» INSTRUCTIONS TO FOLLOW
Beginning with the line that contains "Submit Post" and ending with the line that contains "You want to encourage", reproduce the lines of the entries below exactly, omitting pictures.
━━ SOURCE MATERIAL
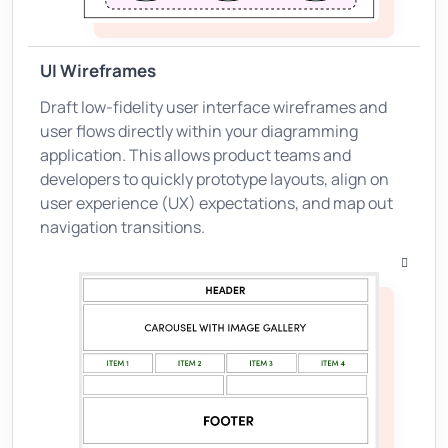
UI Wireframes
Draft low-fidelity user interface wireframes and
user flows directly within your diagramming
application. This allows product teams and
developers to quickly prototype layouts, align on
user experience (UX) expectations, and map out
navigation transitions.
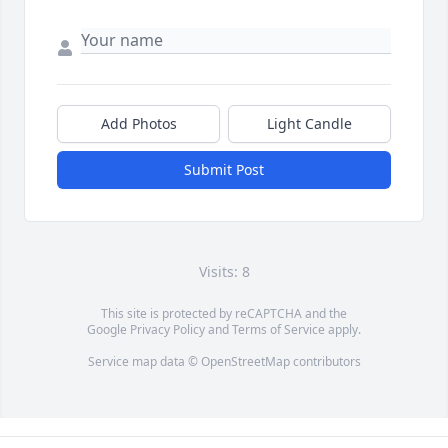
Add Photos
Light Candle
Submit Post
Visits: 8
This site is protected by reCAPTCHA and the
Google
Privacy Policy
and
Terms of Service
apply.
Service map data ©
OpenStreetMap
contributors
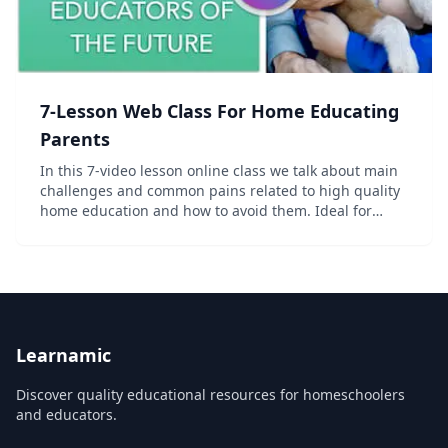
7-Lesson Web Class For Home Educating
Parents
In this 7-video lesson online class we talk about main
challenges and common pains related to high quality
home education and how to avoid them. Ideal for
homeschooling, unschooling and world schooling
parents, or those who consider starting home ed...
Learnamic
Discover quality educational resources for homeschoolers
and educators.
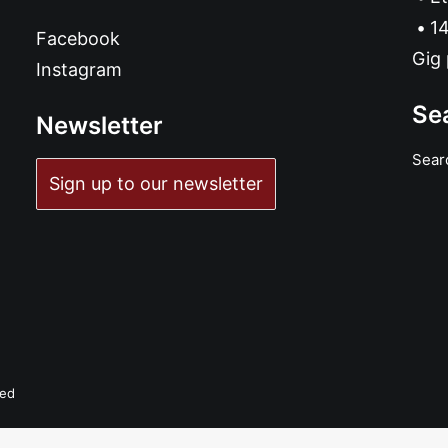
14
Facebook
Gig 
Instagram
Se
Newsletter
Sear
Sign up to our newsletter
ved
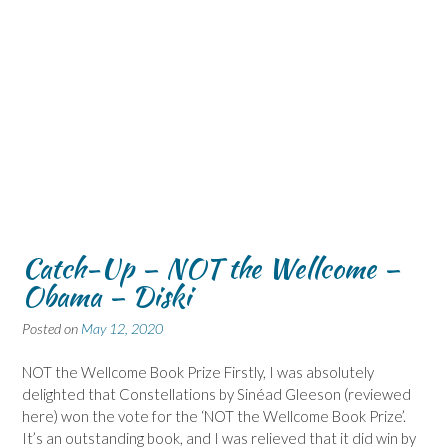
Catch-Up – NOT the Wellcome –
Obama – Diski
Posted on
May 12, 2020
NOT the Wellcome Book Prize Firstly, I was absolutely
delighted that Constellations by Sinéad Gleeson (reviewed
here) won the vote for the ‘NOT the Wellcome Book Prize’.
It’s an outstanding book, and I was relieved that it did win by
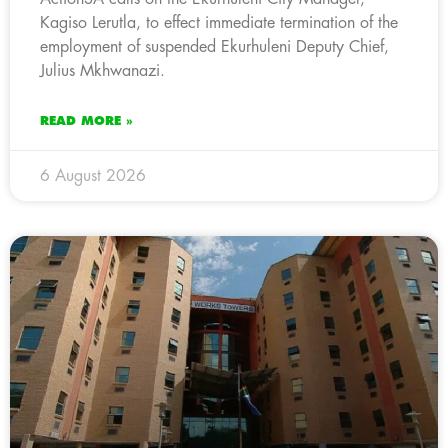
Kagiso Lerutla, to effect immediate termination of the
employment of suspended Ekurhuleni Deputy Chief,
Julius Mkhwanazi.
READ MORE »
6 August 2026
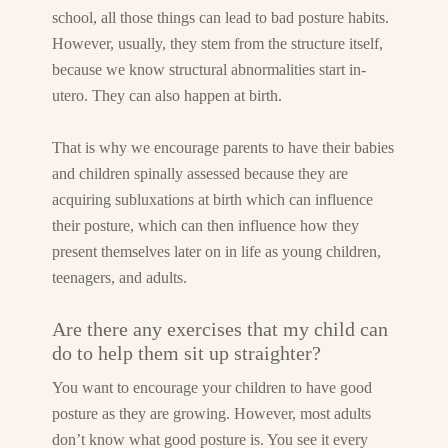
school, all those things can lead to bad posture habits.
However, usually, they stem from the structure itself,
because we know structural abnormalities start in-
utero. They can also happen at birth.
That is why we encourage parents to have their babies
and children spinally assessed because they are
acquiring subluxations at birth which can influence
their posture, which can then influence how they
present themselves later on in life as young children,
teenagers, and adults.
Are there any exercises that my child can
do to help them sit up straighter?
You want to encourage your children to have good
posture as they are growing. However, most adults
don’t know what good posture is. You see it every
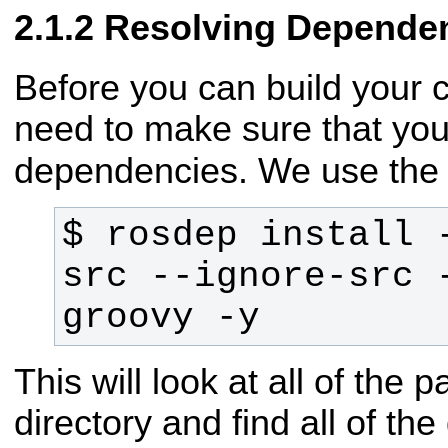
Resolving Depende
Before you can build your 
need to make sure that you
dependencies. We use th
$ rosdep install -
src --ignore-src -
groovy -y
This will look at all of the
directory and find all of t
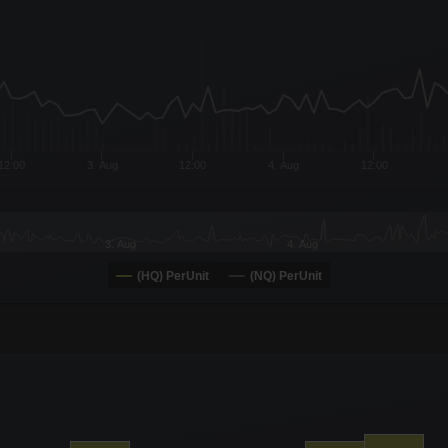
x-axis.
or-y-axis.
12:00
3. Aug
12:00
4. Aug
12:00
3. Aug
4. Aug
(HQ) PerUnit
(NQ) PerUnit
-0.19 to 19.
00 to 9600.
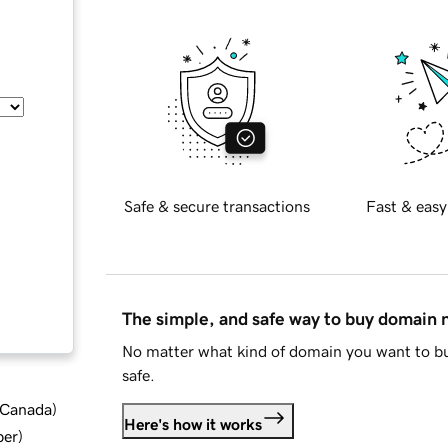
Safe & secure transactions
Fast & easy
The simple, and safe way to buy domain
No matter what kind of domain you want to bu
safe.
d Canada
)
Here's how it works
ber
)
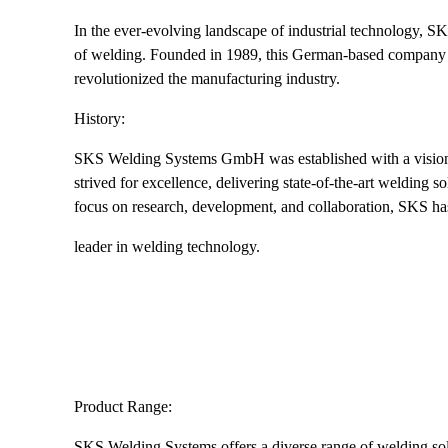
In the ever-evolving landscape of industrial technology, S
of welding. Founded in 1989, this German-based company ha
revolutionized the manufacturing industry.
History:
SKS Welding Systems GmbH was established with a vision t
strived for excellence, delivering state-of-the-art welding 
focus on research, development, and collaboration, SKS has 
leader in welding technology.
Product Range:
SKS Welding Systems offers a diverse range of welding solu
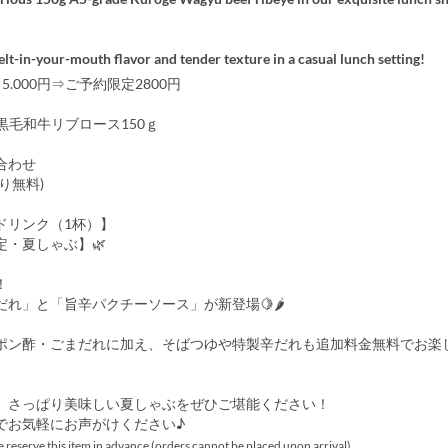
lt-in-your-mouth flavor and tender texture in a casual lunch setting!
5.000円⇒ご予約限定2800円
黒毛和牛リブロース150ｇ
合わせ
り無料)
ドリンク（1杯）】
定・夏しゃぶ】🌿
！
だれ」と「旨辛パクチーソース」が新登場🍋🌶
ポン酢・ごまだれに加え、そばつゆや特製辛だれも追加料金無料でお楽
、さっぱり美味しい夏しゃぶをぜひご堪能ください！
でお気軽にお声がけください♪
 reserve this item in advance (orders cannot be placed upon arrival).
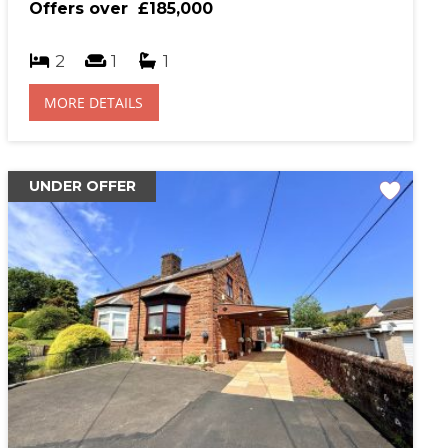
Offers over
£185,000
hase Price (£)
2
1
1
MORE DETAILS
al Interest Rate (%)
UNDER OFFER
gage Term (years)
sit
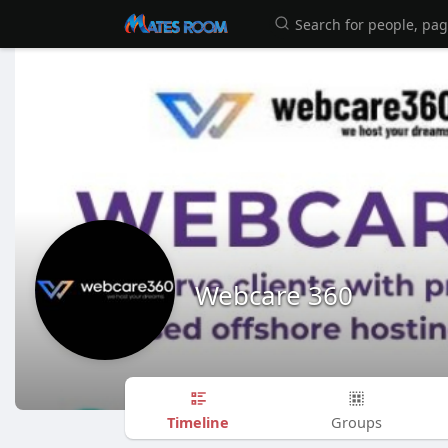
Webcare 360
Timeline
Groups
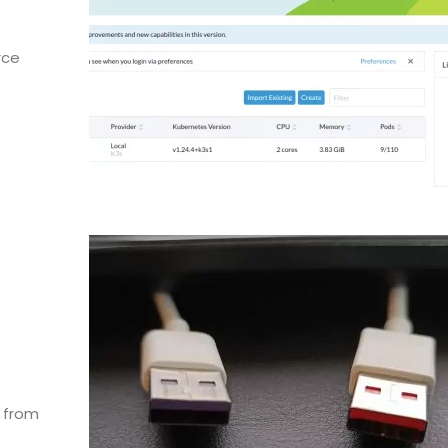
rce
l from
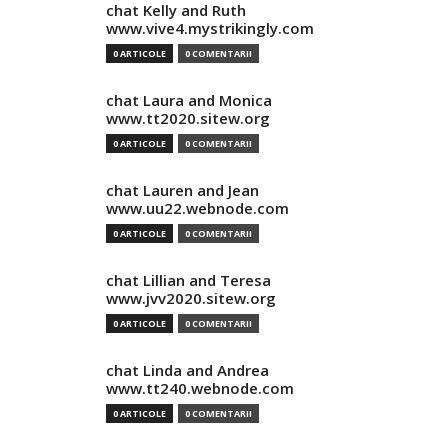
chat Kelly and Ruth
www.vive4.mystrikingly.com
0 ARTICOLE
0 COMENTARII
chat Laura and Monica
www.tt2020.sitew.org
0 ARTICOLE
0 COMENTARII
chat Lauren and Jean
www.uu22.webnode.com
0 ARTICOLE
0 COMENTARII
chat Lillian and Teresa
www.jvv2020.sitew.org
0 ARTICOLE
0 COMENTARII
chat Linda and Andrea
www.tt240.webnode.com
0 ARTICOLE
0 COMENTARII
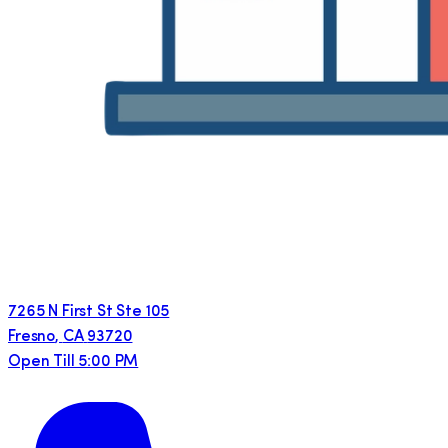
7265 N First St Ste 105
Fresno
,
CA
93720
Open Till 5:00 PM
━━━━
» ANSWER
Submit Post
Visits: 8
This site is protected by reCAPTCHA and the
Google
Privacy Policy
and
Terms of Service
apply.
Service map data ©
OpenStreetMap
contributors
7-Lesson Web Class For Home Educating
Parents
In this 7-video lesson online class we talk about main
challenges and common pains related to high quality
home education and how to avoid them. Ideal for
homeschooling, unschooling and world schooling
parents, or those who consider starting home ed...
Learnamic
Discover quality educational resources for homeschoolers
and educators.
14
Facebook
Gig 
Instagram
Se
Newsletter
Sear
Sign up to our newsletter
ved
Catch-Up – NOT the Wellcome –
Obama – Diski
Posted on
May 12, 2020
NOT the Wellcome Book Prize Firstly, I was absolutely
delighted that Constellations by Sinéad Gleeson (reviewed
here) won the vote for the ‘NOT the Wellcome Book Prize’.
It’s an outstanding book, and I was relieved that it did win by
Kagiso Lerutla, to effect immediate termination of the
employment of suspended Ekurhuleni Deputy Chief,
Julius Mkhwanazi.
READ MORE »
6 August 2026
school, all those things can lead to bad posture habits.
However, usually, they stem from the structure itself,
because we know structural abnormalities start in-
utero. They can also happen at birth.
That is why we encourage parents to have their babies
and children spinally assessed because they are
acquiring subluxations at birth which can influence
their posture, which can then influence how they
present themselves later on in life as young children,
teenagers, and adults.
Are there any exercises that my child can
do to help them sit up straighter?
You want to encourage your children to have good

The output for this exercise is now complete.